Im Ergebnis führte das zur Behandlung der Themen technische und materielle Zugangsvoraussetzungen, Netzneutralität, Medienmündigkeit, Beteiligung und Soziale Online-Netzwerke, Herausforderungen für Organisationen und Strukturen und Kirchen in der digital vernetzten Gesellschaft. Ausgeblendet wurde vor allem der Bereich des Urheberrechts, ein Feld, bei dem im ZdK eher klassische kulturpolitische Positionen vertreten werden (die in der Redaktionsgruppe vertretene Gesellschaft katholischer Publizisten unterstützt etwa die Urheberrechtsinitiative der Tatort-Autor_innen).

Das Positionspapier sehe ich vor allem als Chance für den sehr in Grabenkämpfen gefangenen netzpolitischen Diskurs. Die netzpolitische Bewegung ist in vielem ein Scheinriese: innerhalb der eigenen Filterblase wichtig und relevant, darüber hinaus marginalisiert, da wenig für Real- und Bündnispolitik zu begeistern.

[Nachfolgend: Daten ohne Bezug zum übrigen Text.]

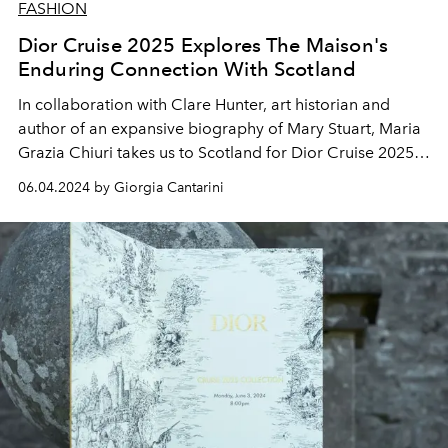
FASHION
Dior Cruise 2025 Explores The Maison's
Enduring Connection With Scotland
In collaboration with Clare Hunter, art historian and
author of an expansive biography of Mary Stuart, Maria
Grazia Chiuri takes us to Scotland for Dior Cruise 2025,
illuminating the links between Monsieur Dior, the
06.04.2024 by Giorgia Cantarini
highlands, and the charm of Tudor style.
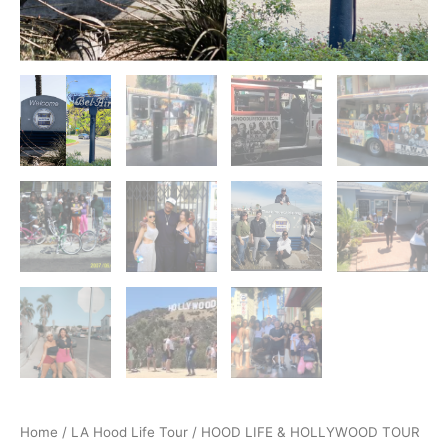
Home
/
LA Hood Life Tour
/ HOOD LIFE & HOLLYWOOD TOUR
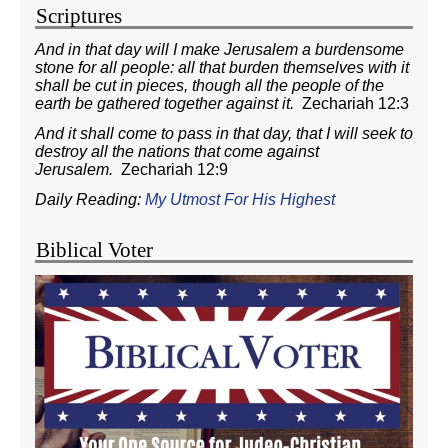
Scriptures
And in that day will I make Jerusalem a burdensome
stone for all people: all that burden themselves with it
shall be cut in pieces, though all the people of the
earth be gathered together against it.
Zechariah 12:3
And it shall come to pass in that day, that I will seek to
destroy all the nations that come against
Jerusalem.
Zechariah 12:9
Daily Reading:
My Utmost For His Highest
Biblical Voter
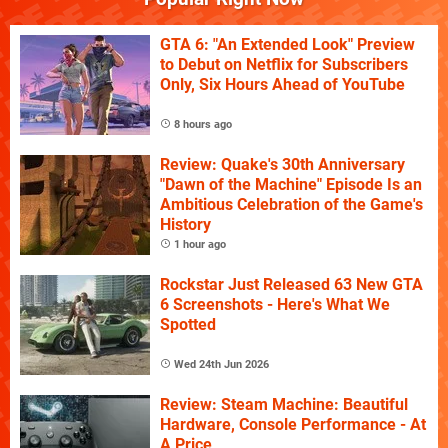
GTA 6: "An Extended Look" Preview
to Debut on Netflix for Subscribers
Only, Six Hours Ahead of YouTube
8 hours ago
Review: Quake's 30th Anniversary
"Dawn of the Machine" Episode Is an
Ambitious Celebration of the Game's
History
1 hour ago
Rockstar Just Released 63 New GTA
6 Screenshots - Here's What We
Spotted
Wed 24th Jun 2026
Review: Steam Machine: Beautiful
Hardware, Console Performance - At
A Price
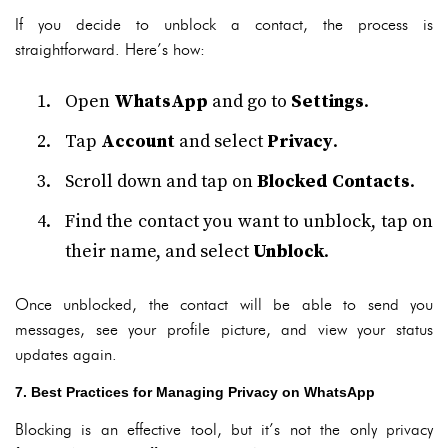
If you decide to unblock a contact, the process is
straightforward. Here’s how:
Open
WhatsApp
and go to
Settings
.
Tap
Account
and select
Privacy
.
Scroll down and tap on
Blocked Contacts
.
Find the contact you want to unblock, tap on
their name, and select
Unblock
.
Once unblocked, the contact will be able to send you
messages, see your profile picture, and view your status
updates again.
7. Best Practices for Managing Privacy on WhatsApp
Blocking is an effective tool, but it’s not the only privacy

Als netzpolitisch unbelasteter und im konservativen Lager angesehener Akteur hat das ZdK eine realistische und dabei progressive Netzpolitik in eine Form gebracht, die anschlussfähig ist und zentrale netzpolitische Politikfelder in Begriffe gebracht, die Schnittpunkte mit konservativer Politik aufzeigen, etwa den Bezug zur Soziallehre der Kirchen oder die ordnungspolitische Begründung der Netzneutralität. Das ist gerade jetzt wichtig, wo es kein liberales Korrektiv mehr in der Bundesregierung geben wird und Netzpolitik aufs Abstellgleis geschoben zu werden droht.

In Predigten eingebaut, wie Markus Beckedahl das in seinem Statement in der taz vorschlägt, wird die Position nicht. Das ist nicht der Ort für Politik. Im politischen Diskurs und besonders in den Koalitionsverhandlungen wird das Papier aber hoffentlich zur Kenntnis genommen und dazu beitragen, konservative Netzpolitik in eine bessere Richtung zu bewegen – und in der netzpolitischen Szene, den Blick zu weiten.